When the United States or its officer or agency is a party, the notice of appeal must be filed no more than sixty days after the entry of the district court’s final judgment or order, Fed. R.App. P. 4(a)(1)(B), unless the district court extends the appeal period under Fed. R.App. P. 4(a)(5), or reopens the appeal period under Fed. R.App. P. 4(a)(6). This appeal period is “mandatory and jurisdictional.” Browder v. Dir., Dep’t of Corr., 434 U.S. 257, 264, 98 S.Ct. 556, 54 L.Ed.2d 521 (1978) (quoting United States v. Robinson, 361 U.S. 220, 229, 80 S.Ct. 282, 4 L.Ed.2d 259 (1960)).
The district court’s order dismissing Jaffer’s complaint was entered on the docket on December 23, 2003. The notice of appeal was filed on April 12, 2004. Because Jaffer failed to file a timely notice of appeal or to obtain an extension or reopening of the appeal period, we dismiss Jaffer’s appeal from the orders described in (1), (2), (3), and (4) above. See McLaurin v. Fischer, 768 F.2d 98, 101 (6th Cir.1985) (noting that appeal from final judgment calls into question all previous rulings leading to judgment).
Turning to Jaffer’s timely appeal from the district court’s order denying her Rule 60(b) motion, we have reviewed the record and find no reversible error.
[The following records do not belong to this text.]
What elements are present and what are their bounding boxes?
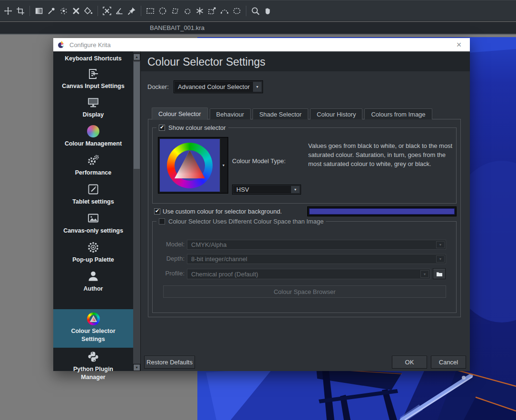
profile-browse-button[interactable] — [433, 268, 446, 279]
scrollbar-thumb[interactable] — [134, 62, 140, 169]
tablet-pen-icon — [87, 182, 100, 196]
show-colour-selector-legend: Show colour selector — [156, 124, 228, 131]
move-tool-button[interactable] — [2, 5, 14, 17]
magic-wand-icon — [195, 6, 204, 16]
sidebar-item-canvas-input-settings[interactable]: Canvas Input Settings — [53, 67, 133, 90]
colour-sampler-tool-button[interactable] — [45, 5, 58, 17]
crossed-brushes-icon — [71, 6, 81, 16]
model-select[interactable]: CMYK/Alpha ▼ — [187, 240, 446, 250]
page-header: Colour Selector Settings — [141, 52, 470, 71]
profile-select[interactable]: Chemical proof (Default) ▼ — [187, 269, 430, 279]
tab-behaviour[interactable]: Behaviour — [210, 108, 251, 119]
sidebar-item-colour-selector-settings[interactable]: Colour Selector Settings — [53, 309, 133, 348]
toolbar-separator — [97, 6, 98, 16]
sidebar-item-canvas-only-settings[interactable]: Canvas-only settings — [53, 211, 133, 235]
restore-defaults-button[interactable]: Restore Defaults — [144, 356, 195, 369]
magnetic-selection-tool-button[interactable] — [231, 5, 243, 17]
sv-triangle — [173, 149, 206, 180]
chevron-down-icon[interactable]: ▼ — [220, 138, 227, 192]
python-icon — [87, 350, 100, 364]
transform-icon — [102, 6, 112, 16]
custom-colour-label: Use custom colour for selector backgroun… — [163, 208, 282, 215]
elliptical-selection-tool-button[interactable] — [156, 5, 169, 17]
crop-tool-button[interactable] — [14, 5, 27, 17]
display-icon — [87, 95, 100, 109]
multibrush-tool-button[interactable] — [70, 5, 82, 17]
scroll-up-button[interactable]: ▲ — [133, 53, 140, 60]
similar-colour-selection-tool-button[interactable] — [206, 5, 218, 17]
custom-colour-swatch-button[interactable] — [307, 206, 457, 216]
colour-model-select[interactable]: HSV ▼ — [232, 185, 301, 195]
sidebar-item-popup-palette[interactable]: Pop-up Palette — [53, 240, 133, 264]
krita-window: BANEBAIT_001.kra — [0, 0, 516, 420]
bezier-selection-tool-button[interactable] — [218, 5, 231, 17]
tab-bar: Colour Selector Behaviour Shade Selector… — [152, 107, 434, 119]
rectangular-selection-tool-button[interactable] — [144, 5, 156, 17]
image-icon — [87, 211, 100, 225]
depth-select[interactable]: 8-bit integer/channel ▼ — [187, 254, 446, 264]
selector-shape-dropdown[interactable]: ▼ — [158, 137, 228, 194]
show-colour-selector-checkbox[interactable] — [159, 125, 165, 131]
model-label: Model: — [159, 241, 185, 248]
colour-management-icon — [87, 124, 99, 138]
canvas-input-icon — [87, 67, 100, 81]
dialog-body: Keyboard Shortcuts Canvas Input Settings… — [53, 51, 470, 371]
magnifier-icon — [251, 6, 260, 16]
chevron-down-icon: ▼ — [253, 82, 262, 92]
hand-icon — [263, 6, 273, 16]
sidebar-scrollbar[interactable]: ▲ ▼ — [133, 53, 140, 371]
freehand-selection-tool-button[interactable] — [181, 5, 194, 17]
tab-colour-history[interactable]: Colour History — [310, 108, 362, 119]
scroll-down-button[interactable]: ▼ — [133, 364, 140, 371]
custom-colour-swatch — [309, 208, 455, 215]
gradient-tool-button[interactable] — [33, 5, 45, 17]
fill-tool-button[interactable] — [82, 5, 95, 17]
dialog-titlebar[interactable]: Configure Krita × — [53, 38, 470, 51]
gears-icon — [87, 153, 100, 167]
polygonal-selection-tool-button[interactable] — [169, 5, 181, 17]
transform-tool-button[interactable] — [101, 5, 113, 17]
contiguous-selection-tool-button[interactable] — [194, 5, 206, 17]
sidebar-item-python-plugin-manager[interactable]: Python Plugin Manager — [53, 350, 133, 381]
cancel-button[interactable]: Cancel — [431, 356, 466, 369]
measure-tool-button[interactable] — [113, 5, 126, 17]
sidebar-item-tablet-settings[interactable]: Tablet settings — [53, 182, 133, 206]
tab-shade-selector[interactable]: Shade Selector — [253, 108, 308, 119]
pushpin-icon — [127, 6, 136, 16]
dialog-title: Configure Krita — [69, 41, 111, 49]
ok-button[interactable]: OK — [392, 356, 427, 369]
toolbar-separator — [141, 6, 141, 16]
chevron-down-icon: ▼ — [436, 255, 445, 263]
crop-icon — [16, 6, 25, 16]
custom-colour-checkbox[interactable] — [154, 208, 160, 215]
freehand-select-icon — [183, 6, 192, 16]
move-icon — [3, 6, 13, 16]
zoom-tool-button[interactable] — [249, 5, 262, 17]
pattern-tool-button[interactable] — [58, 5, 70, 17]
page-title: Colour Selector Settings — [147, 56, 265, 68]
sidebar-item-display[interactable]: Display — [53, 95, 133, 119]
colour-space-checkbox[interactable] — [159, 218, 165, 225]
sidebar-item-performance[interactable]: Performance — [53, 153, 133, 177]
reference-images-tool-button[interactable] — [126, 5, 138, 17]
selector-preview — [160, 139, 220, 192]
paint-bucket-icon — [84, 6, 93, 16]
sidebar-item-keyboard-shortcuts[interactable]: Keyboard Shortcuts — [53, 53, 133, 63]
colour-space-group: Colour Selector Uses Different Colour Sp… — [152, 221, 457, 313]
docker-label: Docker: — [147, 83, 169, 90]
settings-sidebar: Keyboard Shortcuts Canvas Input Settings… — [53, 51, 133, 371]
gradient-icon — [34, 6, 44, 16]
chevron-down-icon: ▼ — [420, 270, 429, 278]
spray-icon — [59, 6, 68, 16]
close-icon[interactable]: × — [452, 38, 466, 51]
pan-tool-button[interactable] — [262, 5, 274, 17]
tab-colour-selector[interactable]: Colour Selector — [152, 107, 208, 120]
sidebar-item-colour-management[interactable]: Colour Management — [53, 124, 133, 148]
arrow-down-icon: ▼ — [135, 366, 138, 369]
sidebar-item-author[interactable]: Author — [53, 269, 133, 293]
colour-space-browser-button[interactable]: Colour Space Browser — [163, 285, 446, 298]
protractor-icon — [115, 6, 124, 16]
similar-select-icon — [207, 6, 217, 16]
docker-select[interactable]: Advanced Colour Selector ▼ — [174, 80, 263, 93]
tab-colours-from-image[interactable]: Colours from Image — [364, 108, 432, 119]
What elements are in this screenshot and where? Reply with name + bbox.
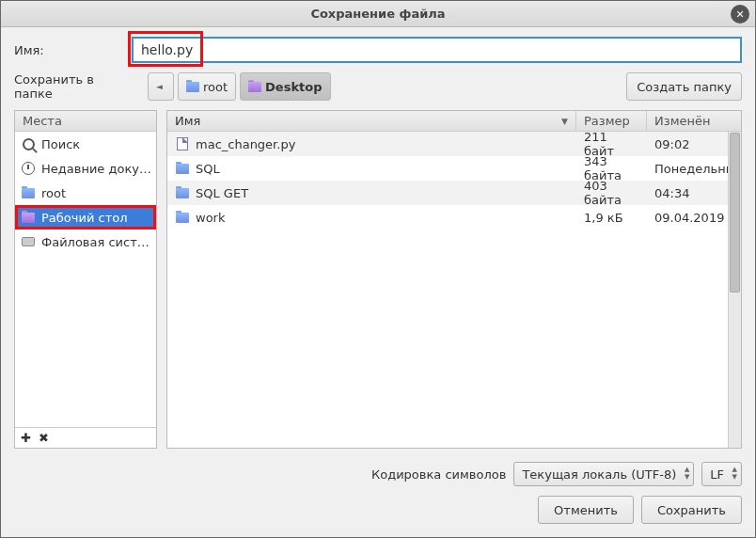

Accordingly, we affirm for the reasons stated by the district court. See Jaffer v. Nat’l Black Caucus & Ctr. on Black Aged, Inc., No. CA-03-96-1 (M.D.N.C. Mar. 11, 2004). We dispense with oral argument because the facts and legal contentions are adequately presented in the materials before the court and argument would not aid the decisional process.